Das Manko der Love Parade war oft die Parade selber. Das Drumherum - die 100 Club-Nächte von Donnerstag bis Montag - funktionierte bestens und gab der Szene mehr Rückhalt als die Wasserduschen auf den Trucks. Das könnte sich dieses Jahr durchaus wiederholen. Obwohl die Parade nicht stattfindet, läuft in Clubs wie "WMF", "Watergate" und "Polar.tv" alles wie sonst im Juli: Eine hochkarätig besetzte DJ-Nacht jagt die nächste. "Love Week" nennt sich die Eigeninitiative der Clubs, die aus der Not eine Tugend macht.

Machen muss: Die bekannten DJs sind seit Monaten für viel Geld gebucht. Einzelne Clubs sind auf die musikalische Ausnahmesituation finanziell angewiesen - so manch einer kompensiert damit sein Jahresrest-Minus. Dementsprechend teuer kann es an einigen Kassen werden. Tickets um die 20 Euro dürften keine Seltenheit sein.

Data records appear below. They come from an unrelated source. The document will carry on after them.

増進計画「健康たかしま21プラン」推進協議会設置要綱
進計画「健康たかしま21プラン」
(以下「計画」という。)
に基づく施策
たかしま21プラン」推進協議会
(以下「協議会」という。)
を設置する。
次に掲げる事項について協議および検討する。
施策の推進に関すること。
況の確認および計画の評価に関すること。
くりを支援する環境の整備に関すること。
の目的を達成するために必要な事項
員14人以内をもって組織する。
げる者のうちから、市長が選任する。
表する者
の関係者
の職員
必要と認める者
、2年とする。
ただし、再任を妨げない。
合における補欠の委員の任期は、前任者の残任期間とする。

Auch das Umfeld der Love Parade übt sich in Aufbruchstimmung. Unter dem Motto "Fight The Power - Clubculture vs. Ignorance" organisiert die Szene-Zeitschrift "Partysan" am 10. Juli einen Umzug von fünf Wagen durch den Westen Berlins. Das Ziel: die Wiedereinführung der Love Parade. Neben altbekannten Lokalmatadoren wie den DJs Westbam, Paul van Dyk und Ellen Allien sorgt auch Dr. Motte für Spaß: Er hält eine seiner beliebten Reden. Der Tarnmantel der politischen Demonstration verschleiert dabei kaum den wirtschaftlichen Hilferuf. Boris Eichler, Sprecher der Veranstaltung, forderte auf der Pressekonferenz die Politik auf, die Clubszene mit Respekt zu behandeln. Sie sei ein junger Industriezweig, der Arbeitsplätze in Berufen der Zukunft schaffe.

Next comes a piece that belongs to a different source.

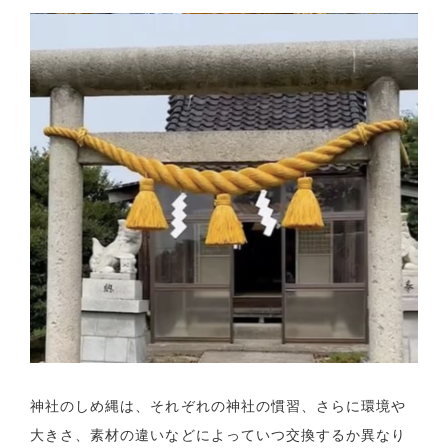
神社のしめ縄は、それぞれの神社の慣習、さらに環境や
大きさ、素材の違いなどによっていつ交換するか異なり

Solch gruselige Ökonomen-Rhetorik verhilft der Techno-Bewegung zu keinem neuen Glamour. Daraus erwächst nur der Eindruck, Techno sei ein subventionsbedürftiges Musikgenre und damit im Reich des Schützenswert-Musealen angekommen. Die Erneuerung kann nur durch Kreativschübe von unten, nicht durch Finanzspritzen von oben kommen. Das haben gut gemeinte Rock-Wettbewerbe und schlecht gemachte Casting-Shows zur Genüge gezeigt: Ist daraus je ein nennenswerter Star hervorgegangen?

Die Parties in Berlin manifestieren Unterschiedlichkeit, Lebendigkeit und das Durchhaltevermögen einer einstigen Jugendkultur. Niemand wird dabei einen von feinen Urinschwaden durchfeuchteten Tiergarten vermissen. Die Parade als Ereignis braucht eine Auszeit, um sich zu regenerieren.

Eine Chance für den Neuanfang haben alle Beteiligten im nächsten Jahr. Dr. Motte bestätigte bereits, dass die Love Parade 2005 dank finanzieller Beteiligung des Elektronik-Konzerns Samsung gerettet sei. Dann gilt es zu sehen, was vom Mythos übrig bleibt.

Ganz frei von Musik ist der Tiergarten an diesem Wochenende dennoch nicht. Die Demonstration "Music Day" will sich gegen die Kommerzialisierung der Musik engagieren und fordert eine Sicherung unabhängiger Musikkultur. Zuerst musste sie allerdings um die Sicherung des Ablaufs fürchten. Offensichtlich vermuteten Behörden und Ämter eine pseudo-politische Event-Kultur à la Love Parade. Erst nach einem schwer durchschaubaren Hickhack zwischen Verwaltungsgericht, Versammlungsbehörde, Polizei und Veranstalter wurde der "Music Day" am Freitagnachmittag als Demonstration genehmigt. Dieser Status wurde der Love Parade 2001 in einem Entschluss des Bundesverfassungsgerichtes aberkannt.